Your objective:
Reply with one number only: the count of lines below that contain the word "بورس".

Extracted page text data
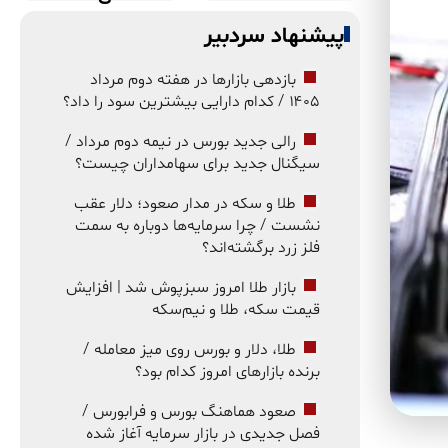
پیشنهاد سردبیر
بازدهی بازارها در هفته دوم مرداد
۱۴۰۵ / کدام دارایی بیشترین سود را داد؟
رالی جدید بورس در نیمه دوم مرداد /
سیگنال جدید برای سهامداران چیست؟
طلا و سکه در مدار صعود؛ دلار عقب
نشست / چرا سرمایه‌ها دوباره به سمت
فلز زرد برگشته‌اند؟
بازار طلا امروز سبزپوش شد | افزایش
قیمت سکه، طلا و نیم‌سکه
طلا، دلار و بورس روی میز معامله /
برنده بازارهای امروز کدام بود؟
صعود هماهنگ بورس و فرابورس /
فصل جدیدی در بازار سرمایه آغاز شده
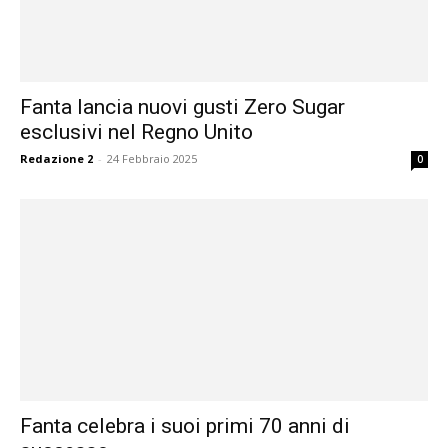
Fanta lancia nuovi gusti Zero Sugar
esclusivi nel Regno Unito
Redazione 2
-
24 Febbraio 2025
0
Fanta celebra i suoi primi 70 anni di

Response below:
3